Si tratta di un ago della bilancia che oscilla in un senso solo”. Proprio a Vittoria recentemente ci sono stati casi di denuncia di racket e incendi misteriosi su cui lavorano sia le Forze dell’ordine che la politica locale. Perché una buona e sana gestione del grande mercato all’ingrosso non può non passare attraverso un codice etico antiracket che coinvolga tutti gli operatori, se non si riescono a tagliare i tentacoli che avviluppano questo mercato non si può avere vero sviluppo e si perpetuerà il sistema per il quale agli imprenditori andranno comunque le briciole, mentre il piatto piu’ ricco alimenterà le casse di Cosa Nostra.
Ma il vero guadagno della mafia non è solo nella gestione diretta dei campi. Come hanno recentemente scoperto gli investigatori, i veri guadagni si formano nel momento del trasporto, grazie al monopolio assoluto che la malavita ha delle ditte di stoccaggio e trasporto delle pedane di ortaggi.
Spesso si tratta di viaggi che non trovano giustificazione, se non per tenere in vita il sistema e garantire lavoro ai propri “dipendenti” e guadagni per le compagnie controllate.
Un carico di ciliegino (varietà di pomodorino) di Vittoria, per essere rivenduto in Sicilia con i parametri richiesti dalla Gdo, è costretto da questo perverso sistema a compiere migliaia di chilometri dal campo, al mercato all’ingrosso, per arrivare al mercati di Fondi, in provincia di Latina, per l’omogenizzazione e inscatolamento, per poi ritrovarlo, cosi’ confezionato, nei supermercati siciliani.
Una piattaforma produttiva, quindi, che sulla piazza siciliana non riesce a sposare una piattaforma logistica e distributiva degna delle richieste della Gdo. E queste mancanze si trasformano in passaggi su cui la mafia fa i suoi affari.
“Stando alle ultime quotazioni all’ingrosso – spiega Giuseppe Drago, presidente provinciale della Cia di Ragusa-  il “ciliegino di Vittoria” raggiunge i 60/70 centesimi, mentre il “rosso grappolo” i 20/30 centesimi. Confrontando i prezzi alla vendita nei supermarket si scopre, per esempio, che ben il 40% del valore del prodotto confezionato e venduto al dettaglio alimenta i ricavi della Grande distribuzione”. Il resto del guadagno e’ diviso tra trasporto e intermediari. Al produttore spesso, contro una quotazione al dettaglio di 4 euro al chilogrammo, non rimangono che in mano appena che spiccioli.

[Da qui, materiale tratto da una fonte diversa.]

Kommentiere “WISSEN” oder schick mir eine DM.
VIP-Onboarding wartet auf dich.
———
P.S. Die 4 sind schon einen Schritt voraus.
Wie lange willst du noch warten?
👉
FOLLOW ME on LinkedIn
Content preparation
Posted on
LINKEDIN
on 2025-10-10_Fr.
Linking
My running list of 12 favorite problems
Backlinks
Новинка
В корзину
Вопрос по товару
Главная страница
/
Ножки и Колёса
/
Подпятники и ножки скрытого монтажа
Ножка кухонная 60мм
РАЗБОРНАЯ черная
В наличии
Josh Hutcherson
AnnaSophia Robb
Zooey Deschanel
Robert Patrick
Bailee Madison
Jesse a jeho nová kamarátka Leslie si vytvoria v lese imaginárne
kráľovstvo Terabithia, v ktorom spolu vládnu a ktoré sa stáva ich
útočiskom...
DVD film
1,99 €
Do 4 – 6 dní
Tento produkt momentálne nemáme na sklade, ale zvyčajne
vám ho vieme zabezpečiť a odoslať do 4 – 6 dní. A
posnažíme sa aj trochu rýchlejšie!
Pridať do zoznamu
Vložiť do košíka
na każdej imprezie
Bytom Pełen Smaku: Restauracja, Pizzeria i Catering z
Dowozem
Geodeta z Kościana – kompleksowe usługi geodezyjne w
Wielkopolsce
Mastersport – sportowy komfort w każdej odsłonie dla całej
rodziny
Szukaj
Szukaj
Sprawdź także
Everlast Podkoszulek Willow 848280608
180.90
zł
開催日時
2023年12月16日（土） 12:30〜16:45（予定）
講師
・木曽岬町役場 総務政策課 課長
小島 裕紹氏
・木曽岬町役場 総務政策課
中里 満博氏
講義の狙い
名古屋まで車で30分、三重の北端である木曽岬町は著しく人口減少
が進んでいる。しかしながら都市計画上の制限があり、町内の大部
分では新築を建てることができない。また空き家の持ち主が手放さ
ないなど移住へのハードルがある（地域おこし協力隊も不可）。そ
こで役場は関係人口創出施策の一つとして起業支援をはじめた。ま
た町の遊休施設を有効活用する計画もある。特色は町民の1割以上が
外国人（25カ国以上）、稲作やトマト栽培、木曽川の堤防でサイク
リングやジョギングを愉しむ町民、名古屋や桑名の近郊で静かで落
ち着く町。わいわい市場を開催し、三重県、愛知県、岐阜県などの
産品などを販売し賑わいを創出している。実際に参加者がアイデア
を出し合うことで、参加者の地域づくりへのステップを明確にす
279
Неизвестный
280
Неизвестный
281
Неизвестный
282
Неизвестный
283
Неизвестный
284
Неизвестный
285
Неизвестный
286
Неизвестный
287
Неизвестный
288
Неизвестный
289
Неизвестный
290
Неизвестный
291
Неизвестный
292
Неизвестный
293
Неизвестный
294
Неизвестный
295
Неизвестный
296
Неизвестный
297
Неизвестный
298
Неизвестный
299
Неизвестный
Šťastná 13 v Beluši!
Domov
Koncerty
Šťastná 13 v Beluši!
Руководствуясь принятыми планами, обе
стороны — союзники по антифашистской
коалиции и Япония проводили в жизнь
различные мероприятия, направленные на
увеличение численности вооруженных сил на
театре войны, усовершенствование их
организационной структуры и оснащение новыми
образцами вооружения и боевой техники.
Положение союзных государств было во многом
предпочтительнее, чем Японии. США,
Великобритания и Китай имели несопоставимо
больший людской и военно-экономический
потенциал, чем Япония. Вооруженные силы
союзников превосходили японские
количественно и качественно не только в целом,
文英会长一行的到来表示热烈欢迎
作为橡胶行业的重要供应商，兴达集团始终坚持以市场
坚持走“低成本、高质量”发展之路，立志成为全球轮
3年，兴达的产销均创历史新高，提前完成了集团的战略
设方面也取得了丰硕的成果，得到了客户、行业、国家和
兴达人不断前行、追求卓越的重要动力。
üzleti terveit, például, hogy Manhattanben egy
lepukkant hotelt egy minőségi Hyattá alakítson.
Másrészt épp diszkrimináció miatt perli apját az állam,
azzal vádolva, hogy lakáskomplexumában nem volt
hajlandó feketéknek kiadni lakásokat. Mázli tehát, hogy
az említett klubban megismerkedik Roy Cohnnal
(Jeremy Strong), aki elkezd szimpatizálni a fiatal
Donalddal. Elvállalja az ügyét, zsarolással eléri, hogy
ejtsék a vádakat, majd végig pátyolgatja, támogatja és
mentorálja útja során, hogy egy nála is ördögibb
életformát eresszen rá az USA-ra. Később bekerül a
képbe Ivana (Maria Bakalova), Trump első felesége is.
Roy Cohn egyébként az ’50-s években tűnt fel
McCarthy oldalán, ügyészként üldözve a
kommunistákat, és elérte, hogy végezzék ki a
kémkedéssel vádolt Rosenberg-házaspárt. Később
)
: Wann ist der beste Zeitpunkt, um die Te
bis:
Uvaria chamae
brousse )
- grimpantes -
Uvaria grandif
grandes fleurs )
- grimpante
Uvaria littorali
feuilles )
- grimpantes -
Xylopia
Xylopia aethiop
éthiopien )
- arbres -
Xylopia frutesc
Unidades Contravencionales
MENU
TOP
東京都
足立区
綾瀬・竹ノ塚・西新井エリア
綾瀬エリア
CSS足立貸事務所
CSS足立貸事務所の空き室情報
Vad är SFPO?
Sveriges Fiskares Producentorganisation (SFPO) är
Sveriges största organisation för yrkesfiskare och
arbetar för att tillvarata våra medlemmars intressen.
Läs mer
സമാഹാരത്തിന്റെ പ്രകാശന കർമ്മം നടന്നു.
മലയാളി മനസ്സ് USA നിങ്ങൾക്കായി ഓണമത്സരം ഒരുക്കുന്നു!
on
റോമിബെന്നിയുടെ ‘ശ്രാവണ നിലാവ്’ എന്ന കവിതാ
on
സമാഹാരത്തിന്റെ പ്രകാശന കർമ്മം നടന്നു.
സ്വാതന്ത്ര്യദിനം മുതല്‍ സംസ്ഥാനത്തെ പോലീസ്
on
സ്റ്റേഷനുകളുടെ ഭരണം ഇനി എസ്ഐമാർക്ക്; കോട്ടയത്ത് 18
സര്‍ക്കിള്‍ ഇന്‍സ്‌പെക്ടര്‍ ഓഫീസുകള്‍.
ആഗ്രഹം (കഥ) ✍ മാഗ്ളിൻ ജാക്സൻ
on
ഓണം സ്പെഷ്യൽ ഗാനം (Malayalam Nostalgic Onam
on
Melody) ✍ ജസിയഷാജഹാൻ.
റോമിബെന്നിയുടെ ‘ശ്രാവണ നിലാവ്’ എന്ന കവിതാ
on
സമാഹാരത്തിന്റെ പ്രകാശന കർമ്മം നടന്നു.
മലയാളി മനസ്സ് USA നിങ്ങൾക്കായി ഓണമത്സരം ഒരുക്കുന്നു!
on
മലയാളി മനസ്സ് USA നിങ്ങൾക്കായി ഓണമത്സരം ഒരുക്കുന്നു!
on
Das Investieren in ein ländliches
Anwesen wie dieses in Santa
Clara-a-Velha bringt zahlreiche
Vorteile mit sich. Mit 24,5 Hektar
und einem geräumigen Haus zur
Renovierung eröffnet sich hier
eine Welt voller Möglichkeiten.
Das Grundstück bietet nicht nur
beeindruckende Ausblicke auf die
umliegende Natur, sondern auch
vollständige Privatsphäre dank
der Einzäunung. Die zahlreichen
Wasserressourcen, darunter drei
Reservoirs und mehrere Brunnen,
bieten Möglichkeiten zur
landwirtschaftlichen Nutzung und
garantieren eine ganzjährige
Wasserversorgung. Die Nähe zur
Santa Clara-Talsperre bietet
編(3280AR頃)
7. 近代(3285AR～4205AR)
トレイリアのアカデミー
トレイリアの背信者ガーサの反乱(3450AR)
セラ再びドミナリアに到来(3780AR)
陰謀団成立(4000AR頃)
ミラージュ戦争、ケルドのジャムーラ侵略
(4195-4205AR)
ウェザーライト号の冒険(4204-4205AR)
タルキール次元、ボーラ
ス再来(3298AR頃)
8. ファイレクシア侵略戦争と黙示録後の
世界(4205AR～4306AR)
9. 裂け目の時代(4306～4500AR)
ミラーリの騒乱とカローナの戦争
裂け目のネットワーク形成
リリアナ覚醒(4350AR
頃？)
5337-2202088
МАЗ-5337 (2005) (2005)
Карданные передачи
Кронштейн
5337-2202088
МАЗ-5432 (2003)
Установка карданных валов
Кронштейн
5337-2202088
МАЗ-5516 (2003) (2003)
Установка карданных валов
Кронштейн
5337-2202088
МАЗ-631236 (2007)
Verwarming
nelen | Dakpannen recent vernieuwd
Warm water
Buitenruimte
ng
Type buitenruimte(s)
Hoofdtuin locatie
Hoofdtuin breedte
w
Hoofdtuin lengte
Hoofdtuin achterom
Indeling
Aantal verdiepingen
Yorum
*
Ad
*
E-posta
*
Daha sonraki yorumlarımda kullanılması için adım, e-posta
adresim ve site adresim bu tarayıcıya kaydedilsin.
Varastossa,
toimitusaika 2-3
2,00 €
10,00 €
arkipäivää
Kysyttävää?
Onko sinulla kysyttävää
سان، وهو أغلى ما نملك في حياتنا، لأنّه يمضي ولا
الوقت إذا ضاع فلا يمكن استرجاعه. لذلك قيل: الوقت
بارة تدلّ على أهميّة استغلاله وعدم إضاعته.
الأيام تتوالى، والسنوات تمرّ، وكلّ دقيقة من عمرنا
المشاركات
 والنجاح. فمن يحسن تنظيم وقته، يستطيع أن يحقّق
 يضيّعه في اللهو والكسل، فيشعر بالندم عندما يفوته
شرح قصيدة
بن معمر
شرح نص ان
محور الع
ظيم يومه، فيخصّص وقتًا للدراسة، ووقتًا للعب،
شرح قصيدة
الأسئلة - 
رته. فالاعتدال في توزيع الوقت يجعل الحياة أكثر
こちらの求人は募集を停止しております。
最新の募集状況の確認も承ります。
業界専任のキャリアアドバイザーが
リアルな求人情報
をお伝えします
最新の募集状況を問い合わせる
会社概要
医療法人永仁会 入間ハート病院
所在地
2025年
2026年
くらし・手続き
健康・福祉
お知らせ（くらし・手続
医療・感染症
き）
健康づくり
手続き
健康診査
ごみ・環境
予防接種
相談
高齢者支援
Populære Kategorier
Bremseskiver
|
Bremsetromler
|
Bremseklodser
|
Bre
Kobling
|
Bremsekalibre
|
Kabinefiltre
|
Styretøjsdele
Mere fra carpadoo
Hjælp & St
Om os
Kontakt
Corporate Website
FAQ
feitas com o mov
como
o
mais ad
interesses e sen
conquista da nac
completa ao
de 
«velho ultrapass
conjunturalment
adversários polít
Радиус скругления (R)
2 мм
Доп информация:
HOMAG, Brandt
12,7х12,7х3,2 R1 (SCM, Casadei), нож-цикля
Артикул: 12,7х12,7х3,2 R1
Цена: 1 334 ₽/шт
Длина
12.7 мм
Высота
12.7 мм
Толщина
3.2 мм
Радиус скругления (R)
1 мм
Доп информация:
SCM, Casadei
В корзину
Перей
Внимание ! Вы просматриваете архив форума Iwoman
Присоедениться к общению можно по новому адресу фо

Per cambiare musica basterebbe un controllo maggiore sugli operatori e su quanti gravitano attorno a questo business e l’istituzione di una piattaforma logistica per l’imballaggio e la spedizione gestita direttamente dalle cooperative dei produttori. In questa maniera tutto il guadagno rimarrebbe nelle mani di chi veramente dedica la vita a questa professione.